This weekend
we had HackU and while searching for ideas, I thought of why not make an app
which would visualize a complex network based on various input data,
but when I searched for similar apps found many softwares and apps already
available, and thus listed few of them:
Why Network Analysis tools required ?
Network
analysis tools allow researchers to investigate representations of networks of
different size - from small (e.g. families, project teams) to very large (e.g.
the Internet, disease transmission). The various tools provide mathematical and
statistical routines that can be applied to the network model.
Visual
representations of social networks are important to understand network data and
convey the result of the analysis. And thus these tools are used to identify,
represent, analyze, visualize, or simulate nodes (e.g. agents, organizations,
or knowledge) and edges (relationships) from various types of input data
(relational and non-relational), including mathematical models of social
networks
There are various Network Analysis tools
available for specific as well as generic purposes, few are mentioned here :
SocNetV (Social Networks Visualizer) is
an open-source graphical application, developed in C++ language and the
cross-platform Qt toolkit. The user interface is friendly and simple, allowing
the researcher to draw social networks or plain graphs by clicking on a canvas.
SocNetV computes basic network properties (i.e. density, diameter, shortest
path lengths), as well as more advanced statistics, such as centralities (i.e.
closeness, betweeness, graph), clustering coefficient, etc. Various layout
algorithms are supported. For instance, nodes can be automatically positioned
on circles or levels according to their betweeness centralities. Random
networks and small world creation is also supported. SocNetV can handle any
number of nodes, although with a speed penalty when nodes are more than 3000 or
the graph is quite dense (many edges).
Financial Network Analyzer (FNA) is an application for the statistical analysis of financial networks using methods developed in network science and social network analysis. It differentiates from other tools in that it builds networks from message (payments, trades, etc.) data and that it is geared towards the analysis of network times series.

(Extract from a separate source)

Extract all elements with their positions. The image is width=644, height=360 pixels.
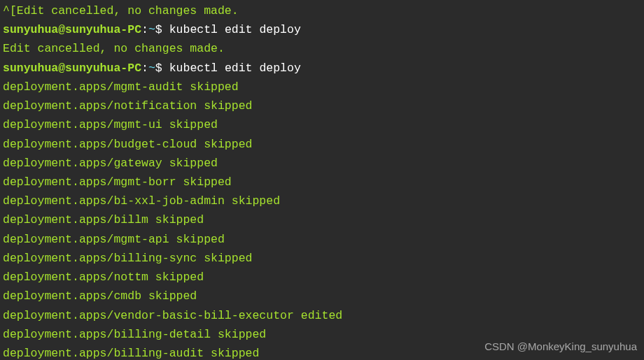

igraph is a C library for the analysis
of large networks. It includes fast implementations for classic graph theory
problems and recent network analysis methods like community structure search,
cohesive blocking, structural holes, dyad and triad census and motif count
estimation. Higher level interfaces are available for R, Python and Ruby.
Text mining
tool that supports the extraction of relational data from texts. Distills three
types of information: content analysis, semantic networks, ontologically coded
networks. In order to do this, a variety of Natural Language Processing/
Information Extraction routines is provided (e.g. Stemming, Parts of Speech
Tagging, Named-Entity Recognition, usage of user-defined ontologies, reduction
and normalization, Anaphora Resolution, email data analysis, feature
identification, entropy computation, reading and writing from and to default or
user-specified database).
CFinder is a software for finding and
visualizing overlapping dense communities in networks, based on the clique
percolation method. It enables customizable visualization and allows easy
strolling over the found communities. The package contains a command line
version of the program as well, suitable for scripting.
Commetrix is a Software Framework and
Tool for Dynamic Network Analysis and Visualization. It provides easy
exploratory access to network graphs and has been applied to study co-authorship,
Instant Messaging, manual SNA surveys, e-mail, newsgroups, etc. Each node and
each linking event can have properties, e.g. types of messages or rank of
nodes, but also types, topics, or time stamps. This allows animations of
network growth, structural change, and topic diffusion.
iPoint monitors and analyzes Consumer
Generated Media, the full privacy of the author is maintained and its reporting
dashboard reads from iMediaStreams web services. The analysis is easily viewed
and managed from the worldwide, to the state, to the hyper local neighborhood
level. It is this aggregation of news and topics, overlaid with sentiment and
demographics, which provides a unique research tool into the areas that are
uppermost on peoples minds.
Java Universal Network/Graph (JUNG)
Framework is a Java API and library that provides a common and extensible
language for the modeling, analysis, and visualization of relational data. It
supports a variety of graph types (including hypergraphs), supports graph
elements of any type and with any properties, enables customizable
visualizations, and includes algorithms from graph theory, data mining, and
social network analysis (e.g., clustering, decomposition, optimization, random
graph generation, statistical analysis, distances, flows, and centrality
(PageRank, HITS, etc.)). It has been used to analyze networks in excess of 1
million nodes (although visualizations are currently more limited), and is
limited only by the amount of memory allocated to Java.
NodeXL is a free and open Excel 2007
Add-in and C#/.Net library for network analysis and visualization. It
integrates into Excel 2007 and 2010 and adds directed graph as a chart type to
the spreadsheet and calculates a core set of network metrics and scores.
Supports extracting email, Twitter, YouTube and flickr social networks.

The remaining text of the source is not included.